Centre of Excellence Structured Emulsions officially opened

Wednesday, 05 March, 2008

Unilever R&D opened the Centre of Excellence Structured Emulsions on Tuesday, designed to develop food innovations, healthier choices and functional foods with the natural goodness of oils.

Based in the Netherlands, with branches in France and the US, the centre hopes to counter the rise in commodity costs by using alternative ingredients and novel product structuring techniques.

The centre will aim to develop world-class capabilities in the areas of fat technology (fat modification and crystallisation) and emulsification (protein and water structuring, emulsion formulation and process). It will also host the European packaging technology centre with a technology and material focus on tubs, pots and glass packaging.
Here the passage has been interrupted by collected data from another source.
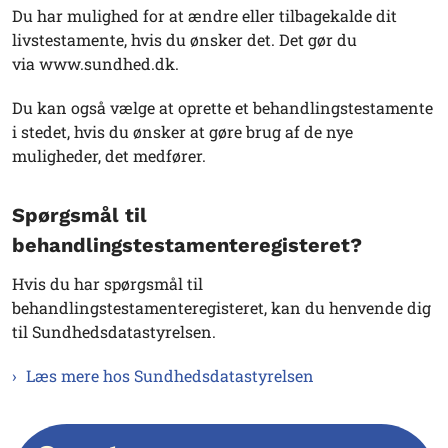
Du har mulighed for at ændre eller tilbagekalde dit
livstestamente, hvis du ønsker det. Det gør du
via www.sundhed.dk.
Du kan også vælge at oprette et behandlingstestamente
i stedet, hvis du ønsker at gøre brug af de nye
muligheder, det medfører.
Spørgsmål til
behandlingstestamenteregisteret?
Hvis du har spørgsmål til
behandlingstestamenteregisteret, kan du henvende dig
til Sundhedsdatastyrelsen.
Læs mere hos Sundhedsdatastyrelsen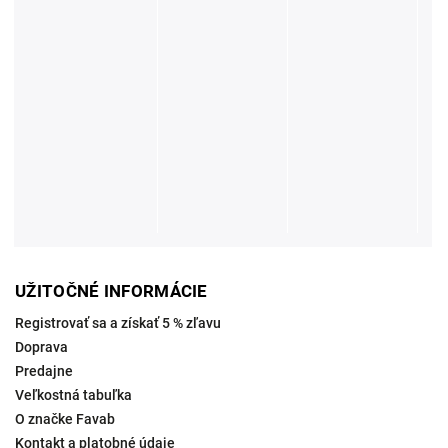
UŽITOČNÉ INFORMÁCIE
Registrovať sa a získať 5 % zľavu
Doprava
Predajne
Veľkostná tabuľka
O značke Favab
Kontakt a platobné údaje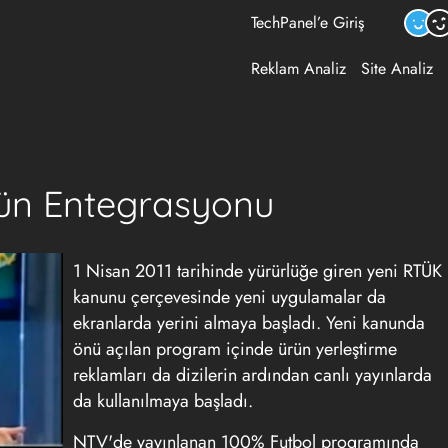
TechPanel’e Giriş
Reklam Analiz
Site Analiz
rün Entegrasyonu
1 Nisan 2011 tarihinde yürürlüğe giren yeni RTÜK
kanunu çerçevesinde yeni uygulamalar da
ekranlarda yerini almaya başladı. Yeni kanunda
önü açılan program içinde ürün yerleştirme
reklamları da dizilerin ardından canlı yayınlarda
da kullanılmaya başladı.
NTV'de yayınlanan 100% Futbol programında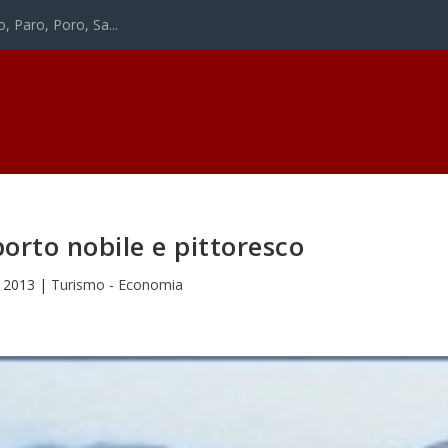
o, Paro, Poro, Sa...
porto nobile e pittoresco
 2013
|
Turismo - Economia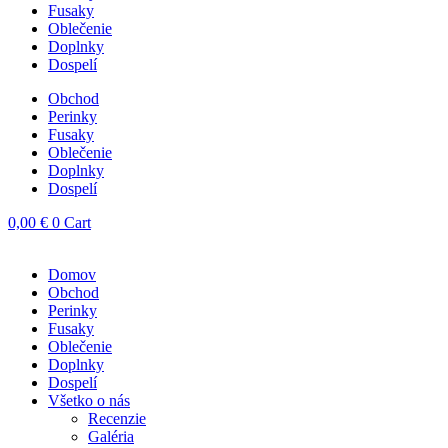
Fusaky
Oblečenie
Doplnky
Dospelí
Obchod
Perinky
Fusaky
Oblečenie
Doplnky
Dospelí
0,00
€
0
Cart
Domov
Obchod
Perinky
Fusaky
Oblečenie
Doplnky
Dospelí
Všetko o nás
Recenzie
Galéria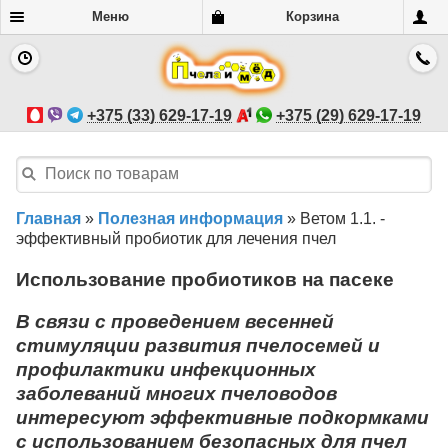
Меню
Корзина
+375 (33) 629-17-19
+375 (29) 629-17-19
Главная
»
Полезная информация
»
Ветом 1.1. -
эффективный пробиотик для лечения пчел
Использование пробиотиков на пасеке
В связи с проведением весенней
стимуляции развития пчелосемей и
профилактики инфекционных
заболеваний многих пчеловодов
интересуют эффективные подкормками
с использованием безопасных для пчел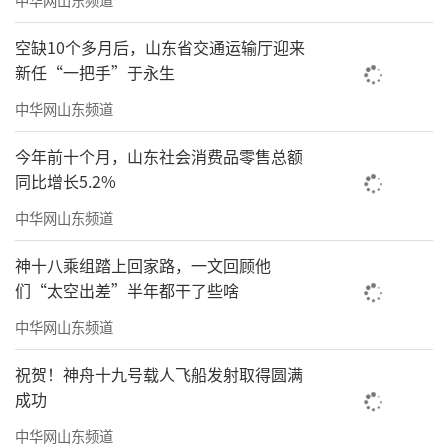
空缺10个多月后，山东省交通运输厅迎来
新任“一把手”于永生
中华网山东频道
今年前十个月，山东社会消费品零售总额
同比增长5.2%
中华网山东频道
神十八乘组踏上回家路，一文回顾他
们“太空出差”半年都干了些啥
中华网山东频道
祝贺！神舟十九号载人飞船发射取得圆满
成功
中华网山东频道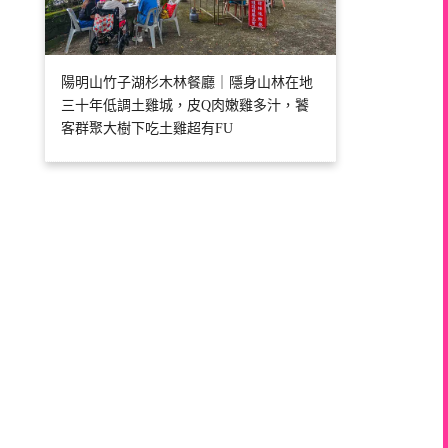
陽明山竹子湖杉木林餐廳｜隱身山林在地
三十年低調土雞城，皮Q肉嫩雞多汁，饕
客群聚大樹下吃土雞超有FU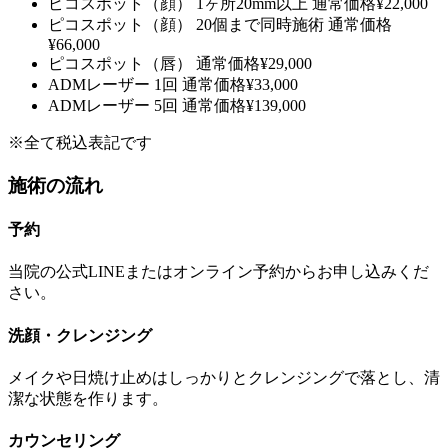
ピコスポット（顔） 1ヶ所20mm以上
通常価格
¥22,000
ピコスポット（顔） 20個まで同時施術
通常価格
¥66,000
ピコスポット（唇）
通常価格
¥29,000
ADMレーザー 1回
通常価格
¥33,000
ADMレーザー 5回
通常価格
¥139,000
※全て税込表記です
施術の流れ
予約
当院の公式LINEまたはオンライン予約からお申し込みくだ
さい。
洗顔・クレンジング
メイクや日焼け止めはしっかりとクレンジングで落とし、清
潔な状態を作ります。
カウンセリング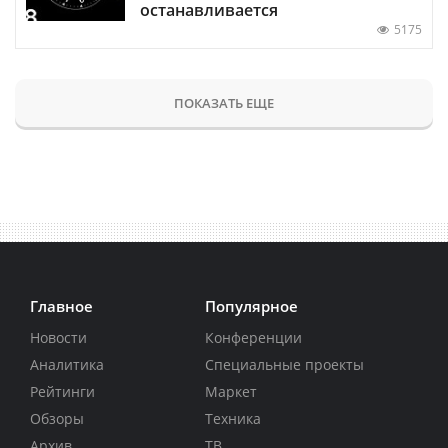
останавливается
5175
ПОКАЗАТЬ ЕЩЕ
Главное
Популярное
Новости
Конференции
Аналитика
Специальные проекты
Рейтинги
Маркет
Обзоры
Техника
Архив
ТВ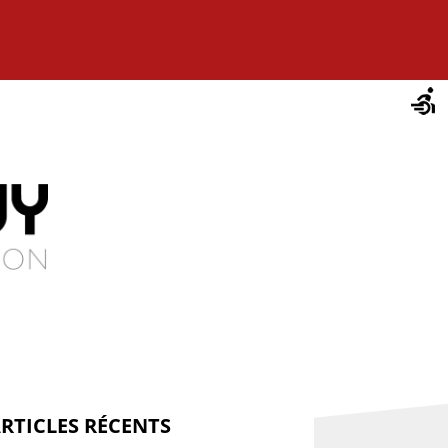
RTICLES RÉCENTS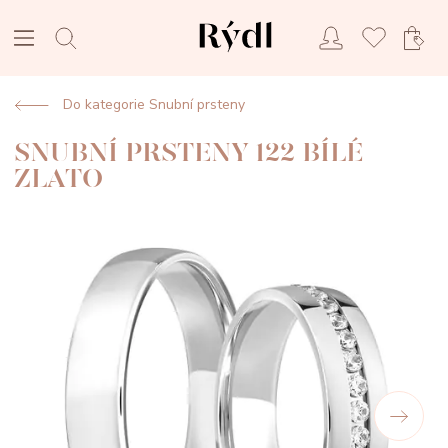
Do kategorie Snubní prsteny
SNUBNÍ PRSTENY 122 BÍLÉ
ZLATO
"With the opening of our Centre of Excellence Structured Emulsions, we are establishing a world-class R&D capability that will lead to more winning innovations across the globe," said Carla Hilhorst, director of the centre.

"With R&D experts from 20 countries, we have a deep expertise and a wide perspective which will allow us to deliver taste, health and convenience for consumers around the world."

The centre opening ended with the unveiling of the world's highest emulsifier sculpture, measuring more than 3 m high and weighing 10 t. The sculpture symbolises the ambition for the centre to be the "world champion in structured emulsions and their applications in tasty, healthy and convenient foods".